The Surprising Empress from the December 5, 2013 issue

To the Editors:

Permit me to offer two points relating to Jonathan Mirsky’s review of Jung Chang’s Empress Dowager Cixi: The Concubine Who Launched Modern China [NYR, December 5, 2013].

First, Chang is correct to say that by the end of the Qing, few Manchus still spoke the Manchu language in daily life. Use of the language was confined mainly to writing court documents. That does not mean Manchu identity had disappeared—as Mirsky points out, recent scholarship shows it had not—but by the late nineteenth century the language was not part of what made Manchus “Manchu” anymore.
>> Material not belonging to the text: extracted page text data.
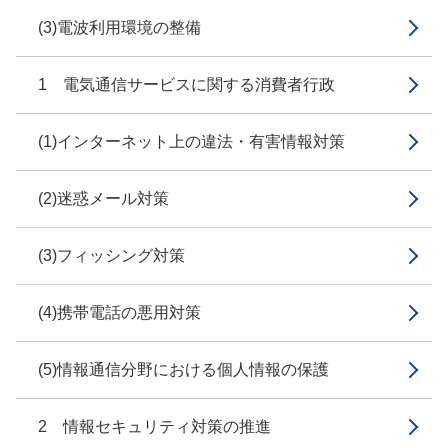
(3)電波利用環境の整備
1 電気通信サービスに関する消費者行政
(1)インターネット上の違法・有害情報対策
(2)迷惑メール対策
(3)フィッシング対策
(4)携帯電話の悪用対策
(5)情報通信分野における個人情報の保護
2 情報セキュリティ対策の推進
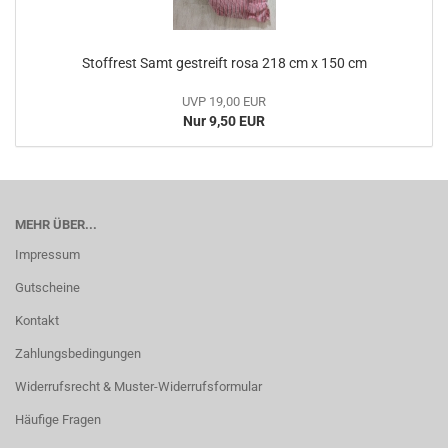
Stoffrest Samt gestreift rosa 218 cm x 150 cm
UVP 19,00 EUR
Nur 9,50 EUR
MEHR ÜBER...
Impressum
Gutscheine
Kontakt
Zahlungsbedingungen
Widerrufsrecht & Muster-Widerrufsformular
Häufige Fragen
Second, on sources. In the introduction to the book, Chang says that most of her materials “have never been seen or used outside the Chinese-speaking world,” and in remarks at the Hong Kong Press Club, Chang referred to “the Beijing archival material to which she unexpectedly gained access.”1 The suggestion behind these statements is that the materials used in the book represent new discoveries.

By definition, of course, a source in Chinese will be inaccessible to anyone “outside the Chinese-speaking world” unless it has been translated. Since none of the document collections she uses has been translated into English or any other language, what Chang says is true, strictly speaking. But they are far from new sources. As far as I can determine, the primary sources listed in the bibliography consist of published materials available in any major research library. The ten items listed under “First Historical Archives of China,” for instance, very frequently cited in the footnotes, are all owned by the Harvard-Yenching Library. That is to say, contrary to Chang’s suggestions, the documents that underpin her study have long been available to anyone who has been trained in Chinese history and can read Chinese.

Whether Chang was given special access to collections in the First Historical Archives is harder to say. If she was, there is little evidence of this in the book. Among the documents cited, only three are identified according to provenance in an unpublished archival holding. So there does not seem to be any reason to believe her work depends upon some previously hidden store of materials.2

As for the claim of analytical novelty, I doubt her interpretation of “Cixi the reformer” will surprise many Qing specialists. Rhoads, for one, refers to Cixi’s push for change in the dynasty’s last decade, and in her 1975 dissertation (which escaped Chang’s attention), Sue Fawn Chung also discussed the empress’s steps toward reform.3

Perhaps the most interesting angle on this book—and Mirsky points to this in his final paragraph—is that it slots neatly into the preoccupation among many intellectuals today about the parallels between the current period of reform and that of 1898–1911, when Cixi was in power. China’s leaders seem to be looking back and asking, What is the right pace for reform? How much is enough? How to avoid the fate of the Qing, which reformed itself out of existence?

Mark C. Elliott
Director
Fairbank Center for Chinese Studies
Harvard University
Cambridge, Massachusetts

Jonathan Mirsky replies:

Mr. Elliott has amplified clearly the points I was trying to make.